## [THE DATA]
== Segment start ==
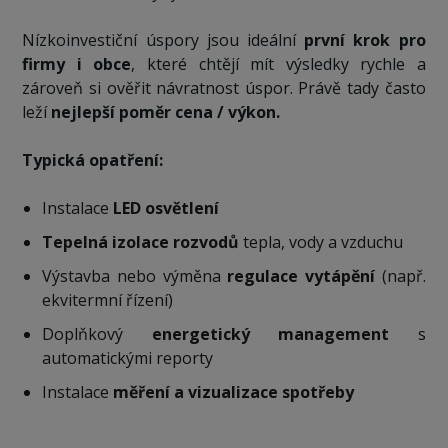
Nízkoinvestiční úspory jsou ideální
první krok pro
firmy i obce
, které chtějí mít výsledky rychle a
zároveň si ověřit návratnost úspor. Právě tady často
leží
nejlepší poměr cena / výkon.
Typická opatření:
Instalace
LED osvětlení
Tepelná izolace rozvodů
tepla, vody a vzduchu
Výstavba nebo výměna
regulace vytápění
(např.
ekvitermní řízení)
Doplňkový
energetický management
s
automatickými reporty
Instalace
měření a vizualizace spotřeby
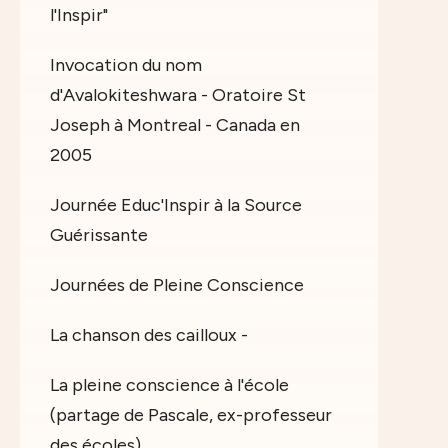
l'Inspir"
Invocation du nom
d'Avalokiteshwara - Oratoire St
Joseph à Montreal - Canada en
2005
Journée Educ'Inspir à la Source
Guérissante
Journées de Pleine Conscience
La chanson des cailloux -
La pleine conscience à l'école
(partage de Pascale, ex-professeur
des écoles)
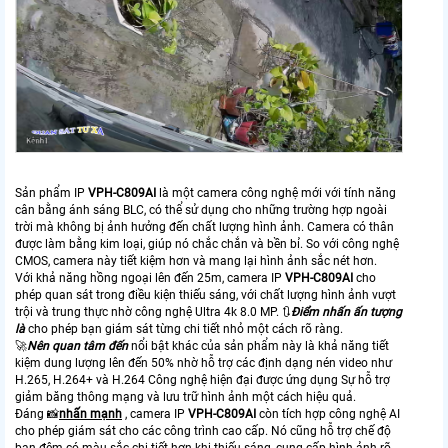
Sản phẩm IP
VPH-C809AI
là một camera công nghệ mới với tính năng
cân bằng ánh sáng BLC, có thể sử dụng cho những trường hợp ngoài
trời mà không bị ảnh hưởng đến chất lượng hình ảnh. Camera có thân
được làm bằng kim loại, giúp nó chắc chắn và bền bỉ. So với công nghệ
CMOS, camera này tiết kiệm hơn và mang lại hình ảnh sắc nét hơn.
Với khả năng hồng ngoại lên đến 25m, camera IP
VPH-C809AI
cho
phép quan sát trong điều kiện thiếu sáng, với chất lượng hình ảnh vượt
trội và trung thực nhờ công nghệ Ultra 4k 8.0 MP. 🔃
Điểm nhấn ấn tượng
là
cho phép bạn giám sát từng chi tiết nhỏ một cách rõ ràng.
🚀
Nên quan tâm đến
nổi bật khác của sản phẩm này là khả năng tiết
kiệm dung lượng lên đến 50% nhờ hỗ trợ các định dạng nén video như
H.265, H.264+ và H.264 Công nghệ hiện đại được ứng dụng Sự hỗ trợ
giảm băng thông mạng và lưu trữ hình ảnh một cách hiệu quả.
Đáng 📸
nhấn mạnh
, camera IP
VPH-C809AI
còn tích hợp công nghệ AI
cho phép giám sát cho các công trình cao cấp. Nó cũng hỗ trợ chế độ
ban đêm có màu sắc chi tiết hơn khi thiếu sáng, cung cấp hình ảnh rõ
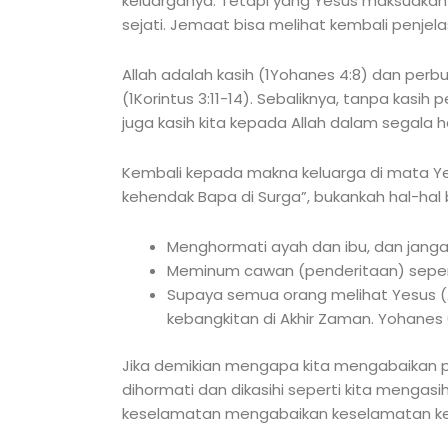
keluarganya. Tetapi yang Yesus maksudkan a
sejati. Jemaat bisa melihat kembali penjel
Allah adalah kasih (1Yohanes 4:8) dan perb
(1Korintus 3:11-14). Sebaliknya, tanpa kasih 
juga kasih kita kepada Allah dalam segala h
Kembali kepada makna keluarga di mata Yesu
kehendak Bapa di Surga”, bukankah hal-hal
Menghormati ayah dan ibu, dan jangan
Meminum cawan (penderitaan) seperti
Supaya semua orang melihat Yesus (A
kebangkitan di Akhir Zaman. Yohanes 
Jika demikian mengapa kita mengabaikan p
dihormati dan dikasihi seperti kita mengasi
keselamatan mengabaikan keselamatan kel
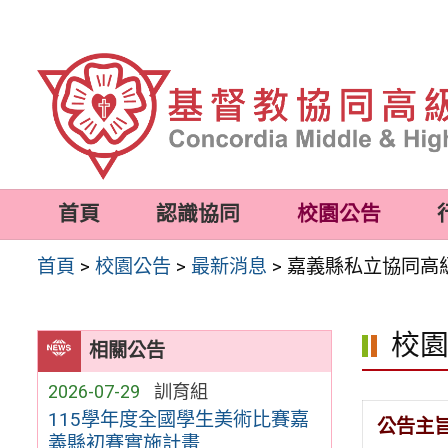
跳
至
主
要
內
容
首頁
認識協同
校園公告
區
首頁
>
校園公告
>
最新消息
>
嘉義縣私立協同高
校
相關公告
2026-07-29
訓育組
115學年度全國學生美術比賽嘉
公告主
義縣初賽實施計畫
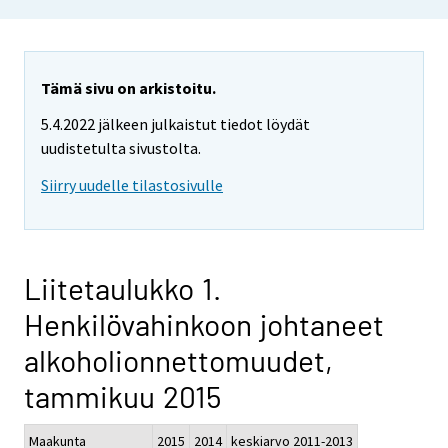
Tämä sivu on arkistoitu.
5.4.2022 jälkeen julkaistut tiedot löydät
uudistetulta sivustolta.
Siirry uudelle tilastosivulle
Liitetaulukko 1.
Henkilövahinkoon johtaneet
alkoholionnettomuudet,
tammikuu 2015
Maakunta
2015
2014
keskiarvo 2011-2013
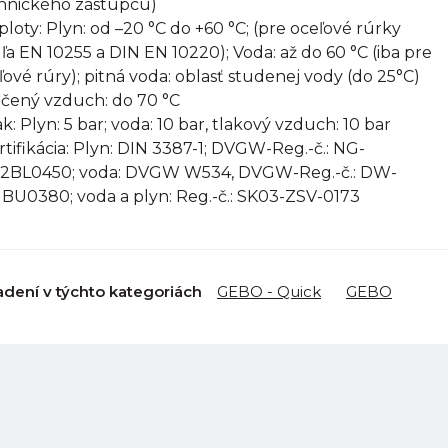
hnického zástupcu)
eploty: Plyn: od –20 °C do +60 °C; (pre oceľové rúrky
ľa EN 10255 a DIN EN 10220); Voda: až do 60 °C (iba pre
ľové rúry); pitná voda: oblasť studenej vody (do 25°C)
ačený vzduch: do 70 °C
ak: Plyn: 5 bar; voda: 10 bar, tlakový vzduch: 10 bar
ertifikácia: Plyn: DIN 3387-1; DVGW-Reg.-č.: NG-
2BL0450; voda: DVGW W534, DVGW-Reg.-č.: DW-
1BU0380; voda a plyn: Reg.-č.: SK03-ZSV-0173
adení v týchto kategoriách
GEBO - Quick
GEBO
== Segment end ==
## [WHAT TO WORK ON]
Using the records above, say how many lines contain the word "thiếu". Write the number alone.

## [COMPLETED EXERCISE]
2